[osmosis-dev] preprocessing for turn-restrictions usins an osmosis-plugin

Thu Feb 19 12:26:20 GMT 2009

marcus.wolschon at googlemail.com wrote:
> On Thu, 19 Feb 2009 19:32:18 +1100, Brett Henderson <brett at bretth.com>
> wrote:
>   
>> I'd suggest that we extends the existing Dataset support to expose write 
>> methods.  The other option is that we leave the existing one as it is 
>> and provide a new one that extends the current one to provide write 
>> access (allowing some implementations to support read-only access only) 
>> but it's probably just creating extra work for not much benefit.  If an 
>> implementation doesn't support updates it can throw a meaningful error 
>> message saying write access isn't supported.
>>     
>
> Both ways are fine with me. However for the second one I suggest
> a method "isWriteSupported()".
>
>   
>> Existing tasks such as --read-pgsql which don't actually read but just 
>> expose a read-only database handle (the Dataset) to downstream tasks 
>> would need to be renamed.  Perhaps --get-pgsql-dataset?
>>     
>
> As --read-pgsql does not provide an entity-stream I guess it was
> misnamed from the start. What about --access-pgsql ? 
>   
I don't think it sounds any clearer to be honest :-)  But I'm not too 
fussed about the name for now.
>> The existing Dataset interface exposes the method "DatasetReader 
>> createReader();" and the DatasetReader provides a bunch of methods for 
>> reading from the db.  This might have to be re-factored somewhat.  The 
>> DatasetReader interface might be more appropriately called 
>> DatasetConnection.  The Dataset.createReader method might be more 
>> appropriately called createConnection.  Alternative name could be 
>> DatasetContext and createContext which is more generic than using the 
>> word "Connection" which implies an external database but I'm not too
>>     
> fussy.
>
> Yes, a rename sounds usefull. It was ...quite confusing when I saw
> that for the first time and had to decide what Interface I needed
> to actually implement to provide random access from a new data-format.
>
> Maybe: 
> DatasetReader => Dataset or RandomAccessData or Map
> Dataset => DatasetFactory or RandomAccessFactory or MapFactory
> DatasetSink => DatasetClient or RandomAccessClient or MapAccessClient
>   as the task need not be a sink for data
>   comming from the Dataset but be a source for data going into it or
>   both.
> with the tasks named:
>  --get-XYZ-dataset or --access-XYZ or --XYZ-map
>   
Okay, this might sound pedantic but I don't feel all that strongly about 
it.  The Dataset interface is what is passed between tasks.  It 
represents a set of data to be read (and now modified).  I'd rather not 
call it DatasetFactory because that would imply that it can be used to 
create datasets which is not the case, the data already exists (it may 
be empty but it exists).  The issue I ran into when creating this is 
that multiple threads may access the Dataset concurrently (I initially 
created it to extract many bboxes concurrently).  Where the data is 
backed by a database that means each thread requires its own 
connection.  So each task must instantiate a connection when it starts 
processing, and close it when it is done.  The DatasetReader provides 
the means to hold that connection specific context.  The DatasetReader 
name is no longer appropriate but I thought something equivalent would 
be okay.  Is it really that confusing?

As for the DatasetSink name, I merely named it that to align with the 
rest of the Sink Source model.  I like the sound of DatasetClient.
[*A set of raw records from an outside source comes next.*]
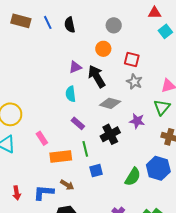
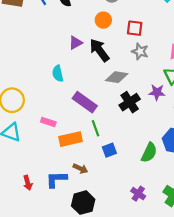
cyan semicircle: (71, 94) -> (58, 73), moved
purple star: (137, 121) -> (157, 92), moved
purple rectangle: (78, 123) -> (85, 102), size x1.6
black cross: (110, 134) -> (130, 102), moved
pink rectangle: (42, 138) -> (48, 122), turned -32

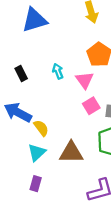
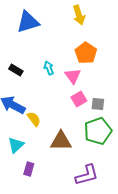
black rectangle: (21, 73) -> (16, 70), turned -32
cyan triangle: (37, 152) -> (16, 145), moved

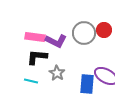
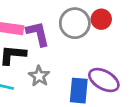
purple L-shape: (56, 41) -> (38, 34), turned -130

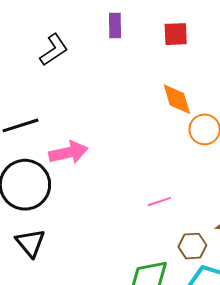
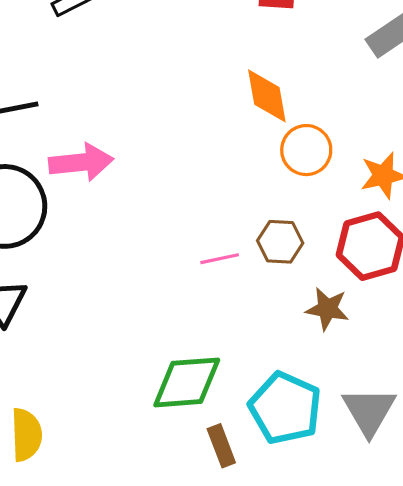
brown hexagon: (192, 246) -> (280, 242), moved

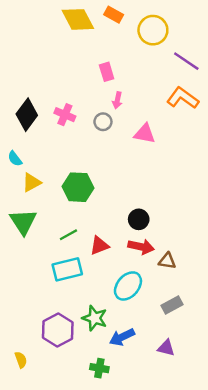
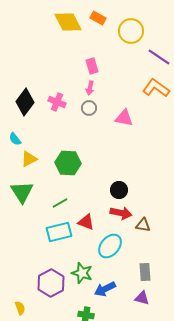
pink arrow: (117, 100) -> (90, 88), moved
red triangle: (99, 246) -> (86, 222), moved, turned 42
gray rectangle: (172, 305) -> (145, 272), moved, turned -66

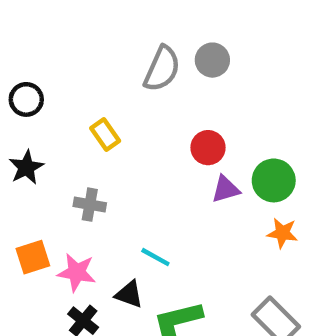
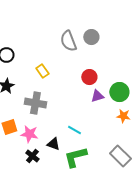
gray semicircle: (162, 69) -> (68, 41), turned 135
gray cross: (90, 205) -> (35, 103), size x1.5
cyan line: (155, 257) -> (74, 130), moved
What does "Map" in some of the above names represent?  Map as in 
OpenStreetMap, or Map as in HashMap?
>
> As for the interface-change, I am currently using this:
> http://travelingsales.svn.sourceforge.net/viewvc/travelingsales/libosm/src/org/openstreetmap/osm/data/IDataSet.java?view=markup
> For OsmBin it has added methods
> getRelationsForWay(), getRelationsForNode(), getRelationsForRelation()
> instead of just getWaysForNode() .
> There is no getAllNodes() or getAllWays(), instead it uses
> getNodes(Bounds.World),
> however many backends do not scale in that method. (I did not implement for
> streaming large areas from the database once they are imported.)
>   
Those methods all sound good.
> If your new interface is not completely different I can provide you
> with tested implementations of random access to 
> * in-memory data (good for temporary data and unit-tests)
> * osm-xml-files  (could prove very usefull)
> * osm-xml-files split by tile-number with hsqldb for an id->tile index
> * osmbin with 3 additional lower-detail maps that are generated and updated
> on the fly
>   (native format for Traveling Salesman)
> as well as less tested code for
> * hsqldb
> * mysql
> where you may borrow code to implement the update-functionality
> for your existing mysql and postgis -datasets.
>   
This also sounds great.  Once we get the core in place we can look at 
adding some of these.
>> Your task could then implement both the DatasetSink and Sink interfaces 
>> allowing it to receive an incoming entity stream, and a handle to a 
>> database.  The command line would look something like:
>> osmosis --read-xml myfile.osm --get-pgsql-dataset 
>> dbAuthFile=authFile.txt --induce-ways-for-turn-restrictions.
>>
>> What do you think?
>>     
>
> Sounds very good.
> Is there anything I can help with?
>   
You can code it if you like :-)  Do you have svn access?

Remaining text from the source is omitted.